>>>>>

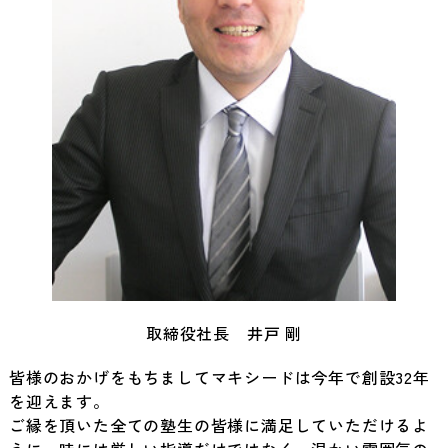
取締役社長 井戸 剛
皆様のおかげをもちましてマキシードは今年で創設32年
を迎えます。
ご縁を頂いた全ての塾生の皆様に満足していただけるよ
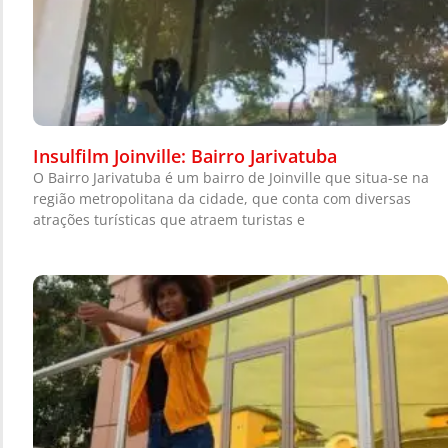
Insulfilm Joinville: Bairro Jarivatuba
O Bairro Jarivatuba é um bairro de Joinville que situa-se na
região metropolitana da cidade, que conta com diversas
atrações turísticas que atraem turistas e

<<<<<

§ Work to be completed
Note every line above where the string "Bairro" shows up, and copy those lines.

§ Result
Insulfilm Joinville: Bairro Jarivatuba
O Bairro Jarivatuba é um bairro de Joinville que situa-se na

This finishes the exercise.